Posted: January 31, 2017 in AVC Men's Basketball, AVC Men's BB 2016-17

Leave it to the Wall Street Journal to come up with one of the most controversial  changes coming to basketball.  Three or Dunk Baby!!!!!

The Basketball Team That Never Takes a Bad Shot

The NBA’s most efficient offenses seek out layups and threes. A high school in Minnesota takes the idea to the extreme.


PINE CITY, Minn.—Jake Rademacher made a mid-range jumper in a recent high-school basketball game. But as soon as the ball left his hands, even before it banked in, Rademacher knew it was a bad shot. And his team doesn’t take bad shots.

Pine City High School seeks out only the most valuable shots in basketball: from underneath the rim or beyond the 3-point line. They play as if they’re allergic to all the space in between.

On the night that Rademacher accidentally made his shot from the mid-range, Pine City attempted 64 field goals, and 62 were layups or threes. It was a remarkably ordinary game for the Dragons. Mid-range shots—the sport’s least efficient—account for only 4.2% of Pine City’s attempts. That’s lower than any NBA team or Division-I men’s college team and likely every high-school team in the nation.
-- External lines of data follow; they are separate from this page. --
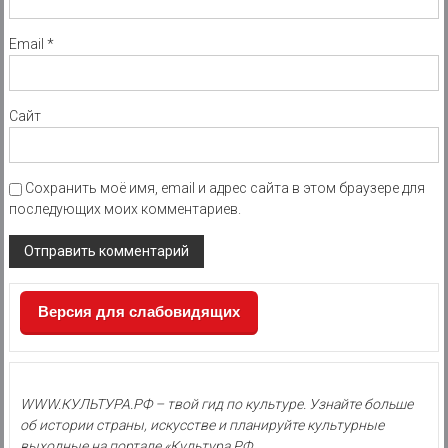
Email
*
Сайт
Сохранить моё имя, email и адрес сайта в этом браузере для
последующих моих комментариев.
Версия для слабовидящих
WWW.КУЛЬТУРА.РФ – твой гид по культуре. Узнайте больше
об истории страны, искусстве и планируйте культурные
выходные на портале «Культура.РФ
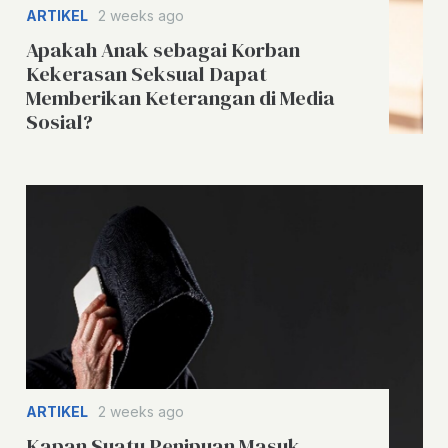
ARTIKEL
2 weeks ago
Apakah Anak sebagai Korban
Kekerasan Seksual Dapat
Memberikan Keterangan di Media
Sosial?
ARTIKEL
2 weeks ago
Kapan Suatu Penipuan Masuk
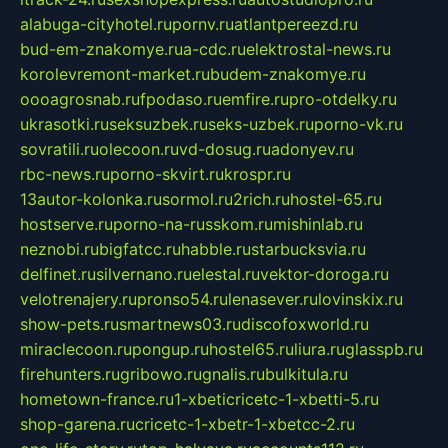
alabuga-cityhotel.ru
pornv.ru
atlantpereezd.ru
bud-em-znakomye.ru
a-cdc.ru
elektrostal-news.ru
korolevremont-market.ru
budem-znakomye.ru
oooagrosnab.ru
fpodaso.ru
emfire.ru
pro-otdelky.ru
ukrasotki.ru
seksuzbek.ru
seks-uzbek.ru
porno-vk.ru
sovratili.ru
olecoon.ru
vd-dosug.ru
adonyev.ru
rbc-news.ru
porno-skvirt.ru
krospr.ru
13autor-kolonka.ru
sormol.ru
2rich.ru
hostel-65.ru
hostserve.ru
porno-na-russkom.ru
mishinlab.ru
neznobi.ru
bigfatcc.ru
habble.ru
starbucksvia.ru
delfinet.ru
silvernano.ru
elestal.ru
vektor-doroga.ru
velotrenajery.ru
pronso54.ru
lenasever.ru
lovinskix.ru
show-pets.ru
smartnews03.ru
discofoxworld.ru
miraclecoon.ru
pongup.ru
hostel65.ru
liura.ru
glasspb.ru
firehunters.ru
gribowo.ru
gnalis.ru
bulkitula.ru
hometown-france.ru
1-xbeticricetc-1-xbetti-5.ru
shop-garena.ru
cricetc-1-xbetr-1-xbetcc-2.ru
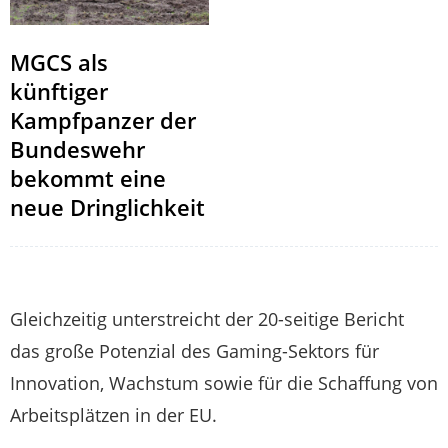
MGCS als
künftiger
Kampfpanzer der
Bundeswehr
bekommt eine
neue Dringlichkeit
Gleichzeitig unterstreicht der 20-seitige Bericht
das große Potenzial des Gaming-Sektors für
Innovation, Wachstum sowie für die Schaffung von
Arbeitsplätzen in der EU.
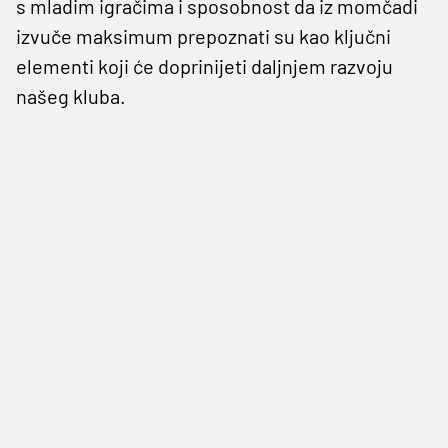
s mladim igračima i sposobnost da iz momčadi
izvuče maksimum prepoznati su kao ključni
elementi koji će doprinijeti daljnjem razvoju
našeg kluba.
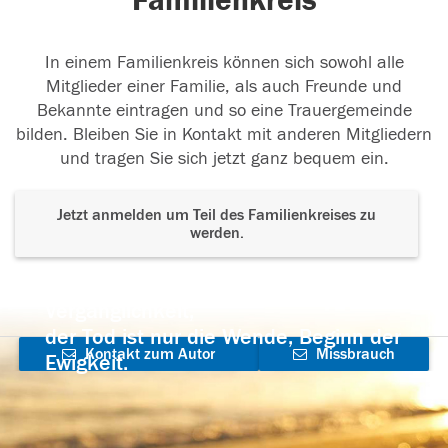
Familienkreis
In einem Familienkreis können sich sowohl alle
Mitglieder einer Familie, als auch Freunde und
Bekannte eintragen und so eine Trauergemeinde
bilden. Bleiben Sie in Kontakt mit anderen Mitgliedern
und tragen Sie sich jetzt ganz bequem ein.
Jetzt anmelden um Teil des Familienkreises zu
werden.
Der Tod ist nicht das Ende, nicht die
Vergänglichkeit,
der Tod ist nur die Wende, Beginn der
Kontakt zum Autor
Missbrauch
Ewigkeit.
aufnehmen
melden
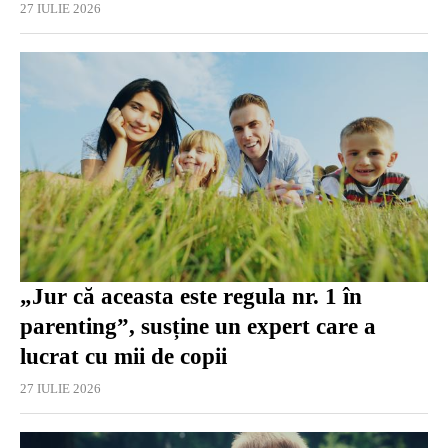
27 IULIE 2026
„Jur că aceasta este regula nr. 1 în
parenting”, susține un expert care a
lucrat cu mii de copii
27 IULIE 2026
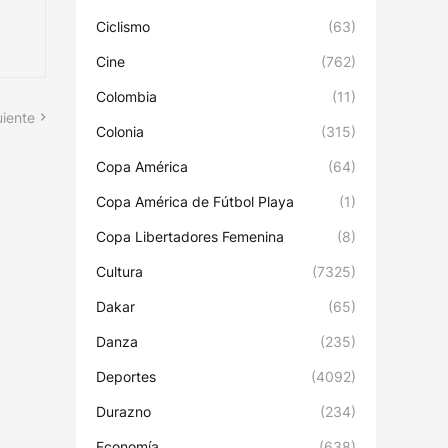
Ciclismo
(63)
Cine
(762)
Colombia
(11)
uiente
Colonia
(315)
Copa América
(64)
Copa América de Fútbol Playa
(1)
Copa Libertadores Femenina
(8)
Cultura
(7325)
Dakar
(65)
Danza
(235)
Deportes
(4092)
Durazno
(234)
Economía
(638)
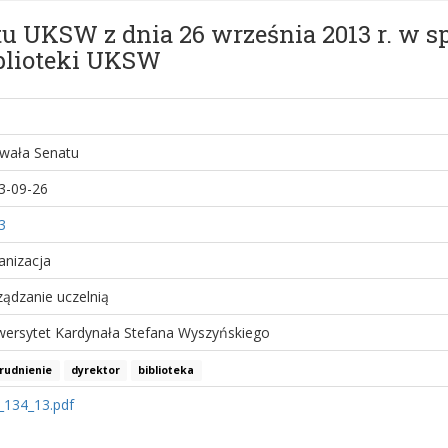
u UKSW z dnia 26 września 2013 r. w sp
iblioteki UKSW
wała Senatu
3-09-26
3
anizacja
ządzanie uczelnią
wersytet Kardynała Stefana Wyszyńskiego
rudnienie
dyrektor
biblioteka
_134_13.pdf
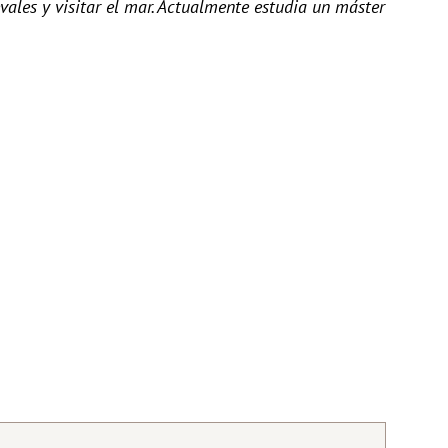
evales y visitar el mar. Actualmente estudia un máster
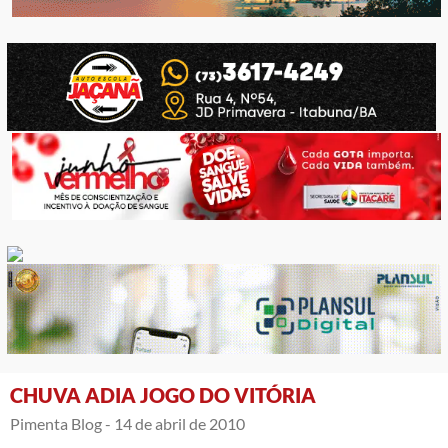
CHUVA ADIA JOGO DO VITÓRIA
Pimenta Blog -
14 de abril de 2010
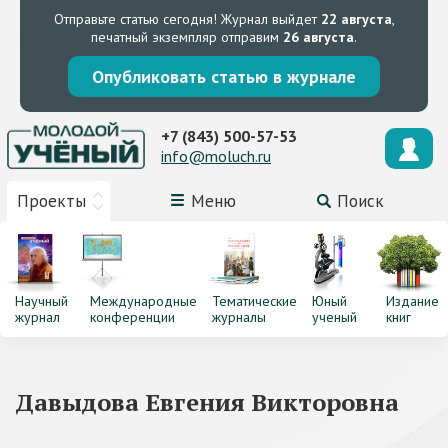
Отправьте статью сегодня!
Журнал выйдет
22 августа
,
печатный экземпляр отправим
26 августа
.
Опубликовать статью в журнале
+7 (843) 500-57-53
info@moluch.ru
Проекты
Меню
Поиск
Научный
Международные
Тематические
Юный
Издание
журнал
конференции
журналы
ученый
книг
Давыдова Евгения Викторовна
“In all honesty,” said Pine City coach Kyle Allen, “that’s even higher than we want it to be.”

A high school basketball team in Pine City, Minn., almost exclusively shoots 3-pointers and layups—the game’s most valuable shots. Here’s a look at attempts and scores by the Dragons in a recent game. Photo: Angela Jimenez for The Wall Street Journal

Pine City has become so obsessed with efficiency that its players don’t bother looking at the basket if they’re not in the paint or behind the arc. It can be jarring to watch them play this way. But it’s why this high-school team in rural Minnesota might be the future of basketball.

The understanding of how basketball shots are valued has radically shifted in recent years and upended strategy at every level of the game. It explains why the sport has evolved in favor of players who can make 3-pointers and teams built around taking advantage of high-percentage shots. It also suggests where the sport is going—except the Pine City Dragons are already there.

Like the savviest college and NBA teams, Pine City studied the numbers, realized that certain shots are worth more than others and changed its game plan to take as many of those shots as possible. In a perfect game, they would only take those shots.